III. Training and Optimization of Logistic Regression Model
To train a Logistic Regression model, we initialize the weights with random values. We then use gradient descent to update the weights iteratively, minimizing the cost function. The learning rate, which determines the step size during each iteration, plays a crucial role in the convergence of the algorithm.
IV. Evaluation Metrics for Logistic Regression
To evaluate the performance of a Logistic Regression model, various metrics can be used. Common evaluation metrics include accuracy, precision, recall, F1-score, and area under the ROC curve (AUC-ROC). These metrics provide insights into the model’s performance in terms of correctly predicting positive and negative classes.
V. Regularization Techniques in Logistic Regression
Regularization techniques, such as L1 and L2 regularization, help prevent overfitting in Logistic Regression models. These techniques add a regularization term to the cost function, which penalizes large weights. By controlling the regularization parameter, we can adjust the trade-off between model complexity and fitting the training data.
VI. Handling Imbalanced Data in Logistic Regression
Imbalanced datasets, where the number of samples in one class is significantly higher or lower than the other, can lead to biased models. Various techniques, including oversampling, undersampling, and synthetic minority oversampling technique (SMOTE), can be employed to address class imbalance and improve the performance of Logistic Regression on imbalanced datasets.
VII. Multiclass Logistic Regression
While Logistic Regression is primarily used for binary classification, it can be extended to handle multiclass classification problems using one-vs-rest or multinomial logistic regression. These approaches allow the model to handle more than two classes by training multiple binary logistic regression models or a single multiclass logistic regression model.

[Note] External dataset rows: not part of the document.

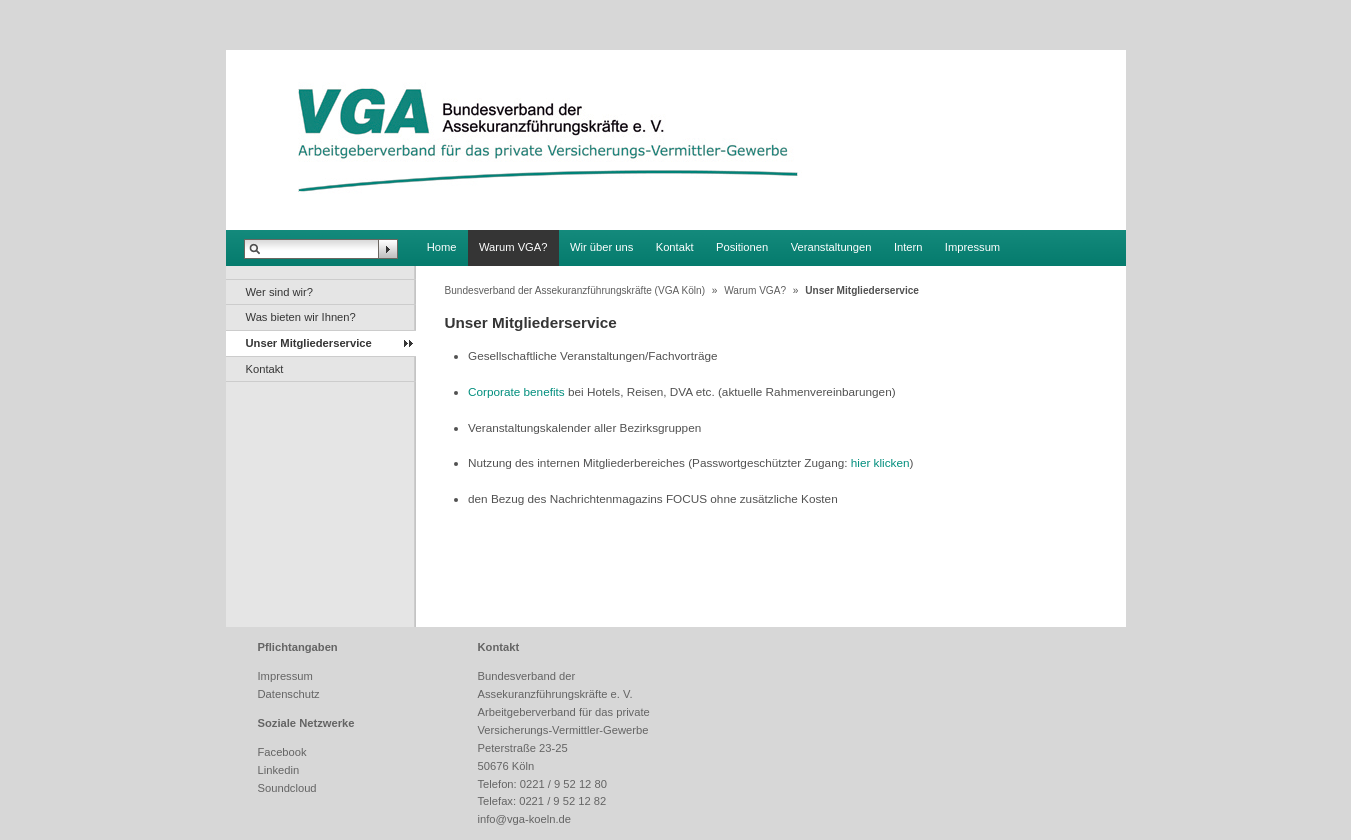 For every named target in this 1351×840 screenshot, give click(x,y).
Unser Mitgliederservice (309, 343)
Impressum (972, 247)
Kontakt (675, 247)
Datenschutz (289, 694)
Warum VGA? (513, 247)
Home (442, 247)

In conclusion, Logistic Regression is a powerful and interpretable algorithm for binary classification. Understanding the sigmoid function, cost function, gradient descent, training, evaluation metrics, regularization techniques, handling imbalanced data, and multiclass extensions provides a comprehensive understanding of this versatile algorithm. By mastering these concepts, you can effectively apply Logistic Regression to a wide range of real-world problems.